## What you need to do
Your answer should be the lines of the listing that contain the word "极光宽带家庭网".

## Source material
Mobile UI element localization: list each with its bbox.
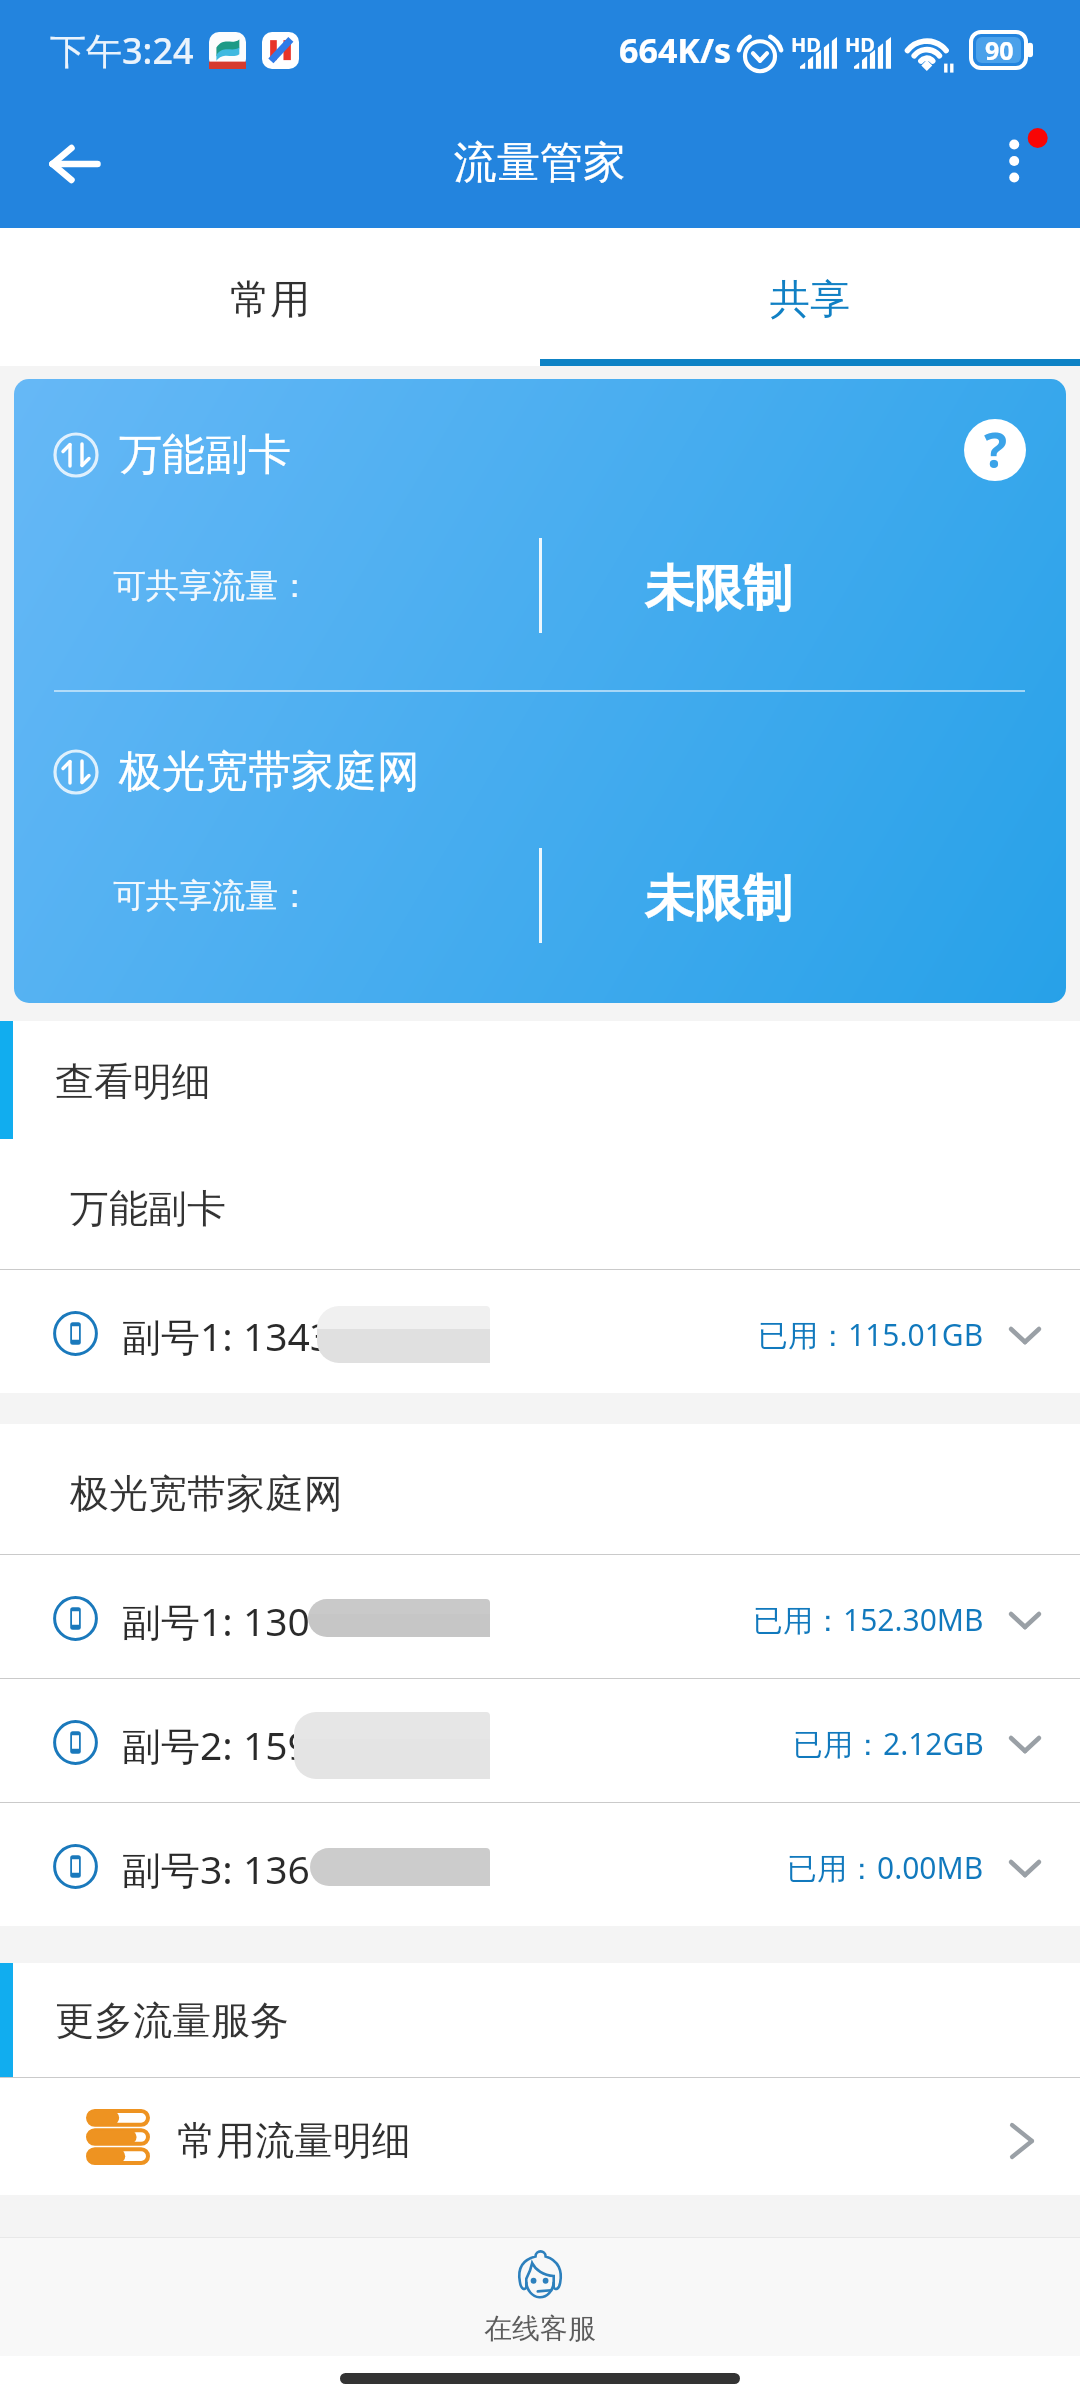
staticText: 极光宽带家庭网 bbox=[119, 745, 420, 799]
button[interactable]: 常用流量明细 bbox=[0, 2078, 1080, 2195]
staticText: HD bbox=[791, 31, 821, 58]
staticText: 664K/s bbox=[619, 27, 732, 73]
button[interactable]: Help bbox=[964, 419, 1026, 481]
staticText: 下午3:24 bbox=[50, 26, 194, 75]
staticText: 已用：2.12GB bbox=[793, 1723, 984, 1764]
staticText: 万能副卡 bbox=[119, 428, 291, 482]
staticText: 流量管家 bbox=[454, 136, 626, 190]
staticText: 可共享流量： bbox=[113, 565, 311, 607]
staticText: 查看明细 bbox=[55, 1057, 211, 1106]
staticText: 未限制 bbox=[645, 868, 792, 930]
staticText: 万能副卡 bbox=[70, 1184, 226, 1233]
staticText: 副号2: 159 bbox=[122, 1718, 310, 1771]
button[interactable]: 查看明细 bbox=[0, 1021, 1080, 1139]
button[interactable]: 常用 bbox=[0, 228, 540, 366]
staticText: 可共享流量： bbox=[113, 875, 311, 917]
staticText: 已用：0.00MB bbox=[787, 1847, 984, 1888]
staticText: 副号1: 130 bbox=[122, 1594, 310, 1647]
staticText: 已用：152.30MB bbox=[753, 1599, 984, 1640]
staticText: 已用：115.01GB bbox=[758, 1314, 984, 1355]
staticText: 副号3: 136 bbox=[122, 1842, 310, 1895]
button[interactable]: 副号1: 130 bbox=[0, 1555, 1080, 1678]
staticText: 共享 bbox=[770, 274, 850, 324]
button[interactable]: 副号1: 1343 bbox=[0, 1270, 1080, 1393]
button[interactable]: 副号2: 159 bbox=[0, 1679, 1080, 1802]
staticText: 未限制 bbox=[645, 558, 792, 620]
staticText: 90 bbox=[985, 33, 1014, 67]
button[interactable]: 在线客服 bbox=[0, 2238, 1080, 2356]
button[interactable]: 共享 bbox=[540, 228, 1080, 366]
button[interactable]: Back bbox=[0, 100, 128, 228]
staticText: 常用流量明细 bbox=[177, 2116, 411, 2165]
staticText: HD bbox=[845, 31, 875, 58]
button[interactable]: More options bbox=[952, 100, 1080, 228]
staticText: 副号1: 1343 bbox=[122, 1309, 333, 1362]
staticText: 在线客服 bbox=[484, 2311, 596, 2346]
button[interactable]: 副号3: 136 bbox=[0, 1803, 1080, 1926]
staticText: 极光宽带家庭网 bbox=[70, 1469, 343, 1518]
staticText: ? bbox=[984, 419, 1007, 479]
staticText: 常用 bbox=[230, 274, 310, 324]
staticText: 更多流量服务 bbox=[55, 1996, 289, 2045]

## Answer space
staticText: 极光宽带家庭网 bbox=[119, 745, 420, 799]
staticText: 极光宽带家庭网 bbox=[70, 1469, 343, 1518]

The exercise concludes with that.